▶ MATERIAL FOR THIS EXERCISE:
******

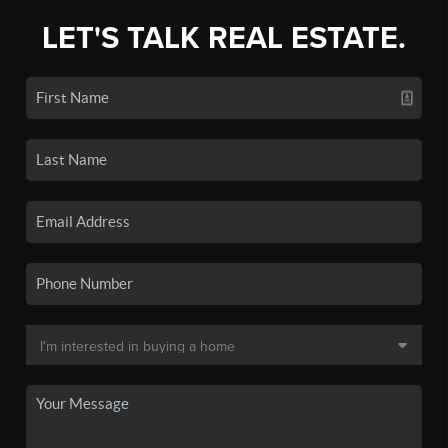
LET'S TALK REAL ESTATE.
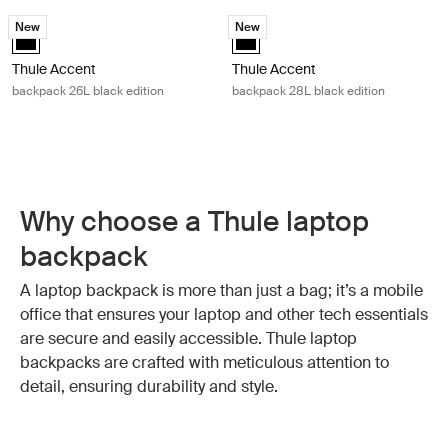
Thule Accent backpack 26L black edition Black
Thule Accent backpack 28L black ed
New
New
Thule Accent backpack 26L black edition Black (selected)
Thule Accent backpack 28L black 
Thule Accent
Thule Accent
backpack 26L black edition
backpack 28L black edition
Why choose a Thule laptop
backpack
A laptop backpack is more than just a bag; it’s a mobile
office that ensures your laptop and other tech essentials
are secure and easily accessible. Thule laptop
backpacks are crafted with meticulous attention to
detail, ensuring durability and style.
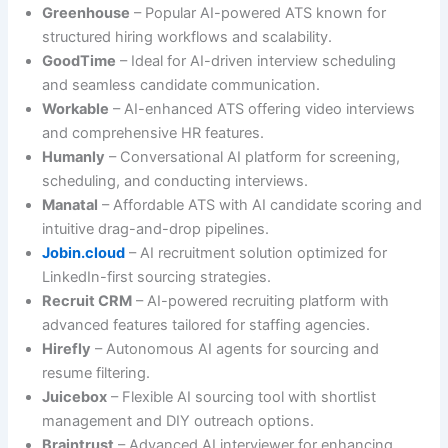
Greenhouse
– Popular AI-powered ATS known for
structured hiring workflows and scalability.
GoodTime
– Ideal for AI-driven interview scheduling
and seamless candidate communication.
Workable
– AI-enhanced ATS offering video interviews
and comprehensive HR features.
Humanly
– Conversational AI platform for screening,
scheduling, and conducting interviews.
Manatal
– Affordable ATS with AI candidate scoring and
intuitive drag-and-drop pipelines.
Jobin.cloud
– AI recruitment solution optimized for
LinkedIn-first sourcing strategies.
Recruit CRM
– AI-powered recruiting platform with
advanced features tailored for staffing agencies.
Hirefly
– Autonomous AI agents for sourcing and
resume filtering.
Juicebox
– Flexible AI sourcing tool with shortlist
management and DIY outreach options.
Braintrust
– Advanced AI interviewer for enhancing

******

▶ DIRECTIONS FOR THIS TASK: Please find how many lines in the records hold "edition", then give that number with nothing else.

▶ RESPONSE BELOW: 4